Long Shot: The Kevin Laue Story led English-language indies with $10,500 per on 1 screen. It got 4 paragraph review from a freelancer in the NYT.
Remember those blocks of clay you could buy and you’d chip away until you got to the hard plastic statue underneath? That’s what Argo‘s return to the top reminds me of today, finally getting the top slot in its third weekend. It will still be running slightly behind The Town after this weekend, but it may slip that by the end of next weekend. We’ll see.
Meanwhile, with six years in between movies, I kinda assumed that there were a few more Silent Hill movies out there. I was wrong. This one’s 57% off the opening day of the last one. That would suggest an $11.4m weekend… but I’m not sure they’ll get there.
Cloud Atlas just didn’t take. The Wachowskis came out of media hiding… and gloriously so. But to little avail. Their sixth film will be their 2nd worst opener. It might cheer fans of CA that the film that did worse was Bound, which grossed less domestically in total than CA will in its first day and a half. And that film is now considered a classic. But the energy around this just didn’t add up to box office. No one is making fun of Cloud Atlas (As opposed to making snarky, nasty, lazy, infantile digs at Lana) on, say, Funny or Die or Letterman or Leno. It’s not a big cultural event outside of the “cultured class.” I’m not sure WB had a lot more to do with this film. Some sort of 2 minute or 5 minute piece on what the movie is might have helped a bit. But it would have had to have come out months ago to make a difference. It’s really hard when someone says, “What’s it about?” and the answer sounds like fart in a holistic bookstore. I’m not claiming this was the runaway hit of the season waiting to happen. But a $20m opening doesn’t seem impossible.
Paranormal Activity 4 is still tracking to do about 1/3 less than any other PA movie. Is the franchise winding down or the marketing… or both? This is still very profitable, but the last one seems to have been the series peak.
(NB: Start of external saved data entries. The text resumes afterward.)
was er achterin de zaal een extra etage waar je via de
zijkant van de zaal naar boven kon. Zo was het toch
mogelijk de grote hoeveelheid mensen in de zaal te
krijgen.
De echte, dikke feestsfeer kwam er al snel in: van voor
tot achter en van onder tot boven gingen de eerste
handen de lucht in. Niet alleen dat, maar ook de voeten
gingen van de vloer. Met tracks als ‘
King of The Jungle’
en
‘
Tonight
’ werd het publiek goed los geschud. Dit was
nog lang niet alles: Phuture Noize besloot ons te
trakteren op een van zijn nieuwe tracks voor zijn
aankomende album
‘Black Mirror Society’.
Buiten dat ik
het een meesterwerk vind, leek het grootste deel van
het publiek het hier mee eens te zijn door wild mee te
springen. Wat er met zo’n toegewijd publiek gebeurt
Taken and Taken 2 are more of a classic genre sequel situation. 2 is doing business faster… but 1 seems to have stronger legs. I like Tak2 to wrap up domestically within $10m of the original.
Hotel T passes Cloudy 2/ Meatballs today. And it’s got at least another $20m in the domestic tank.
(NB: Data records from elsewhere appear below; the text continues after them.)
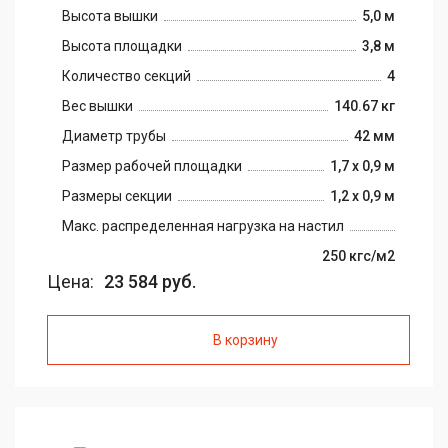
Высота вышки
5,0 м
Высота площадки
3,8 м
Количество секций
4
Вес вышки
140.67 кг
Диаметр трубы
42 мм
Размер рабочей площадки
1,7 х 0,9 м
Размеры секции
1,2 х 0,9 м
Макс. распределенная нагрузка на настил
250 кгс/м2
Цена:
23 584 руб.
В корзину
Nothing fun about that Fun Size opening. Is it a comedy about height-challenged sex addicts?
Chasing Mavericks is a horrible car wreck. A $400 per screen/$1200 per for the weekend (they now hope) release is worse than From Justin to Kelly or Thunderbirds, as a point of reference. Ouch.
Not much non-highly-specialized joy in the indie world this weekend. But I must say, not going to see Pusher (UK version) is a mistake that many people will wish they hadn’t made when they finally see the film.